Swagger doesn’t come from affirmations. It comes from belonging. It comes from having a people who have your back. Swagger comes from having a role in your community. Swagger comes from the end of self-concern which is the bloom on the flower of knowing your place in something so much bigger than you, something which your life is dedicated to feeding.

I’m saying that we can be the source of a world that would never place the burden of ‘believing in yourself’ on the shoulders of the young, a world where children would know that our love for them was a place they could rest and lean into not a prize to be won so that, when they are adults, they’ll know that they are here not to earn love but to spend it.

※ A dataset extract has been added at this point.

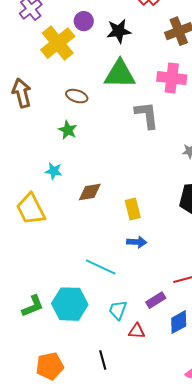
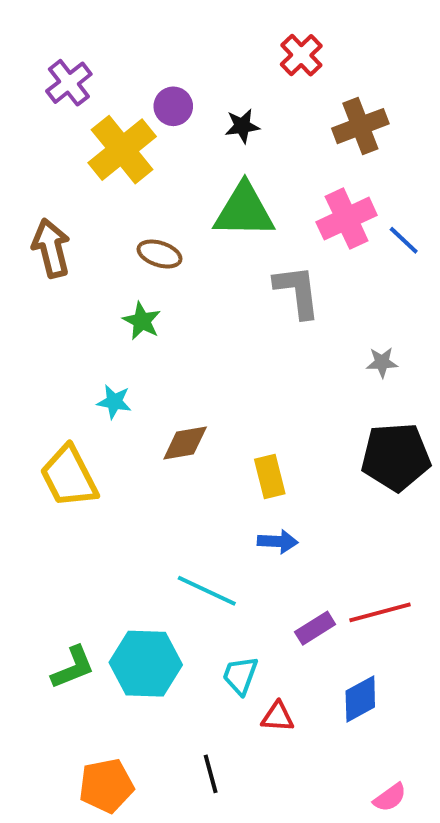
black star: (119, 31) -> (242, 126), size x0.7
pink cross: (172, 78) -> (347, 219), turned -32
purple rectangle: (156, 300) -> (315, 628), moved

And, in reality, when my friend does his good work with young men around their self-confidence, his teaching the concept of ‘believing in yourself’ won’t be the power of his work. It will be his believing in the particular youth with whom he works, the look in his eyes and the fact that he makes time for them that tells them, “You matter.” The notion of self-confidence is the menu. His willingness to sit with them and listen and try to see what they’re seeing… that’s the food.

People seeing us and believing in us is food. We can’t live without it and we can’t self-generate it. We can question the thoughts that stop us from seeing all ways we have been and are being affirmed every day by simply being alive. We can question the thoughts that, “We’re worthless” but… it’s likely we even need help doing that.

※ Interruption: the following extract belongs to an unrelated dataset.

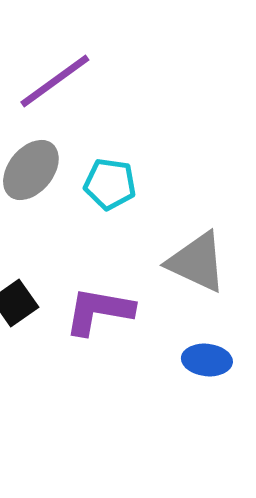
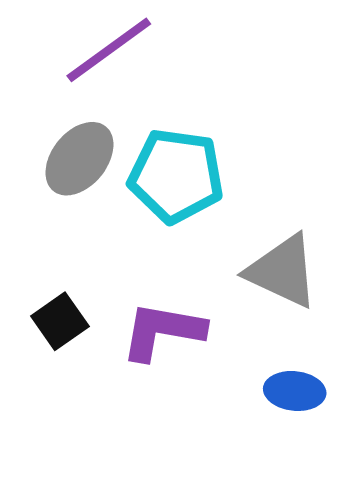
cyan pentagon: (110, 184) -> (176, 176), size x1.5

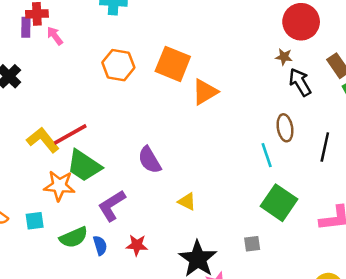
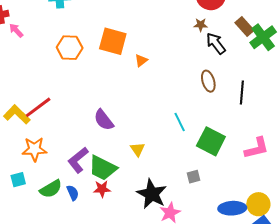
orange triangle: (205, 92) -> (141, 60), size x0.6
cyan line: (267, 155) -> (180, 122), moved
green trapezoid: (84, 166) -> (103, 168), moved
yellow triangle: (187, 202) -> (138, 149), turned 35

Years ago, I heard an audio of Jack Canfield and he ended by telling the listener that, even if no one else in the world believed in them, he did. “I believe in you,” he said. And that message was a mixture of things. It was a beautiful and sincere message, the kind of message I am imagining he could have used when he was younger. And it was also a generic message, however genuine, to the masses. It was a ghost of the real thing that had very little power to touch anyone in a lasting way. It was an indictment of the culture that he felt, accurately, it was a needed message. 

Many of us grew up not believing in ourselves. We grew up not knowing our gifts or strengths. We grew up not getting much of the emotional and spiritual food that we needed to become healthy human beings. The most terrible part of this all is how normal it has become. We look at the situation, if we see it as a situation at all, and we imagine that it has always been this way, that it is this way everywhere and that it will always be this way. “Of course,” we tell ourselves. “Humans are plagued with self-doubt and don’t believe in themselves! That’s how it is!” 

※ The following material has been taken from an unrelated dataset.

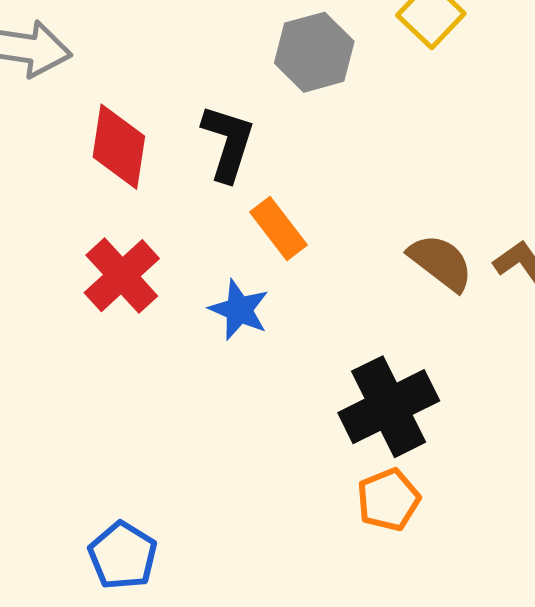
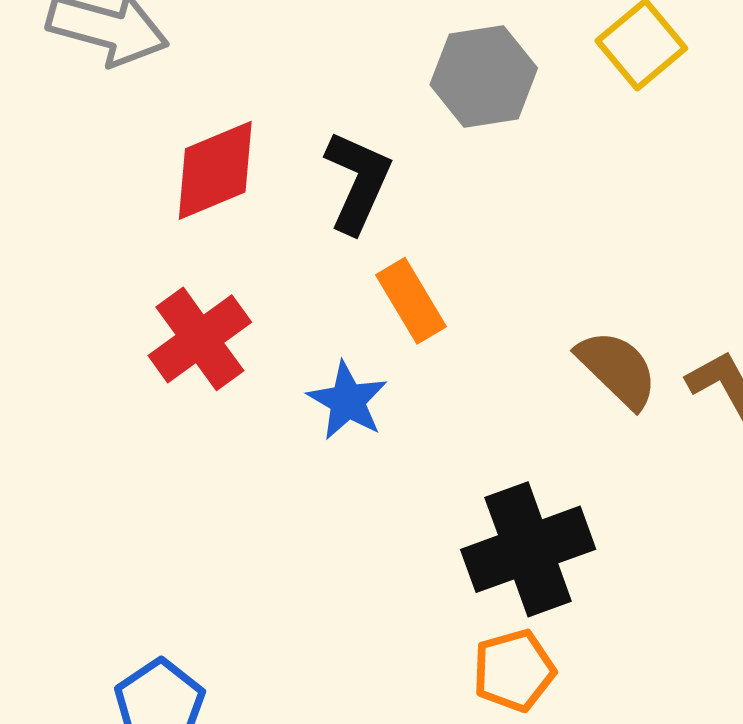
red diamond: (119, 147) -> (215, 170), turned 52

It has become normal, but it is not natural.

The work Yahya is trying to do with young men is beautiful and it’s needed but what does it say about our culture that it’s needed?

There are other cultures who do not know these neuroses. We all descend from cultures like this. Remembering this is costly and asks a lot of us to see that. But, in seeing it and being willing to grieve the absence of it, our tears water the ground of our days to make it fertile for the possibility of the presence of it again in the days of those to come.

Decades ago, Audre Lorde said, “If I didn’t define myself for myself, I would be crunched into other people’s fantasies for me and eaten alive.” I don’t think she was endorsing self-definition here. I don’t think she was trying to make the case for defining ourselves as the height of any sort of personal empowerment. I think she was testifying to what it was like to be a strong, black woman in a time that vilified and demonized strong, black women. I think she was giving voice to the truth of how impossibly hard it is to love one’s self in the face of the sustained gaze of hatred and indifference; how unattainable it can seem to even see one’s self as real, substantial and of any consequence to a world that looks right through you when it looks at you. I imagine it might have been hard for her, as her fame grew, to also contend with being seen as something more than human by those who followed her works – the crushing weight of expectations and hopes that our own communities can foist on us that are too big to carry. I think she was testifying not to her strength but she was grieving aloud the poverty of a culture that required her to define herself. 

The central poverty isn’t that we don’t believe in ourselves but that we have to.